- Born: March 12, 1928 Toledo, Ohio, U.S.
- Died: November 12, 1992 (aged 64) Freiburg im Breisgau, Germany
- Education: USC School of Cinematic Arts (dropped out)
- Occupation: Filmmaker
- Notable work: Eniaios The Illiac Passion Twice a Man
- Partner: Robert Beavers (1966–1992)

= Gregory Markopoulos =

American filmmaker (1928–1992)

Gregory J. Markopoulos (March 12, 1928 – November 12, 1992) was an American experimental filmmaker.

==Biography==
Born in Toledo, Ohio in 1928 to Greek immigrant parents, Markopoulos began making 8 mm films at an early age. He attended USC Film School in the late 1940s, and went on to become a co-founder — with Jonas Mekas, Shirley Clarke, Stan Brakhage, and others — of the New American Cinema movement. He was also a contributor to Film Culture magazine, and an instructor at the Art Institute of Chicago.

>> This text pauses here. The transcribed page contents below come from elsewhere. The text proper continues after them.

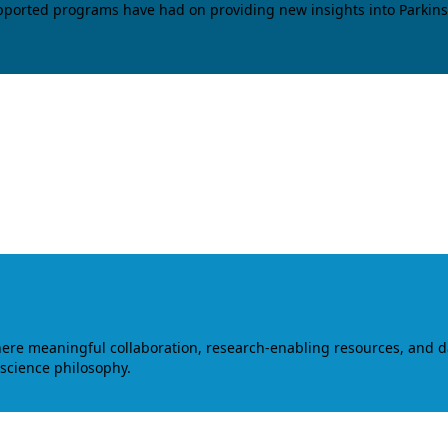
upported programs have had on providing new insights into Parkins
where meaningful collaboration, research-enabling resources, and 
 science philosophy.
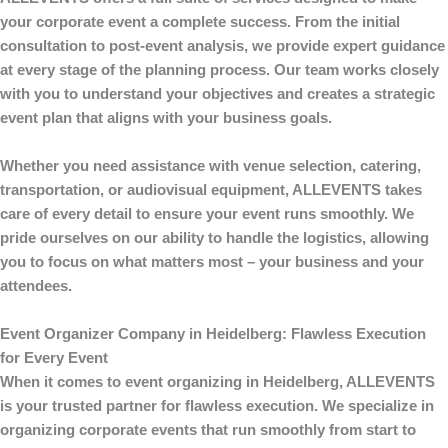
your corporate event a complete success. From the initial
consultation to post-event analysis, we provide expert guidance
at every stage of the planning process. Our team works closely
with you to understand your objectives and creates a strategic
event plan that aligns with your business goals.
Whether you need assistance with venue selection, catering,
transportation, or audiovisual equipment,
ALLEVENTS
takes
care of every detail to ensure your event runs smoothly. We
pride ourselves on our ability to handle the logistics, allowing
you to focus on what matters most – your business and your
attendees.
Event Organizer Company in Heidelberg: Flawless Execution
for Every Event
When it comes to
event organizing
in Heidelberg,
ALLEVENTS
is your trusted partner for flawless execution. We specialize in
organizing corporate events that run smoothly from start to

In 1967, he and his partner Robert Beavers left the United States for permanent residence in Europe. Once ensconced in self-imposed exile, Markopoulos withdrew his films from circulation, refused any interviews, and insisted that a chapter about him be removed from the second edition of Visionary Film, P. Adams Sitney's seminal study of American avant-garde cinema. While he continued to make films, his work went largely unseen for almost 30 years.

Markopoulos dedicated his film (A)lter (A)ction to Rosa von Praunheim. Before von Praunheim became famous, he worked as an assistant-director for Markopoulos.

He died in 1992 in Freiburg im Breisgau, Germany.

==Selected filmography==
- Du sang, de la volupté et de la mort (1947–48); 3 parts: Psyche, Lysis, Charmides
- The Dead Ones (1949, unfinished)
- Christmas, U.S.A. (1949); 13 min.
- Swain (1950)
- Flowers of Asphalt (1951)
- Serenity (1961)
- Twice a Man (1963)
- Galaxie (1966)
- Ming Green (1966)
- Bliss (1967)
- Eros, O Basileus (1967)
- Himself as Herself (1967)
- The Illiac Passion (1964–67)
- Through a Lens Brightly: Mark Turbyfill (1967)
- The Divine Damnation (1968)
- Gammelion (1968)
- The Mysteries (1968)
- Index - Hans Richter (1969)
- The Olympian (1969)
- Political Portraits (1969)
- Sorrows (1969)
- Alph (1970)
- Genius (1970)
- Hagiographia (1970, first version)
- Moment (1970)
- Cimabue! Cimabue! (1971)
- Doldertal 7 (1971)
- Saint Actaeon (1971)
- 35, Boulevard General Koenig (1971)
- Hagiographia (1973, second version)
- Heracles (1973)
- Meta (1973)
- Prosopographia (1976)
- Eniaios (1948-c.1990, 22 film cycles)

==Preservation==
The Markopoulos film Galaxie (1966) was preserved by the Academy Film Archive in 2001.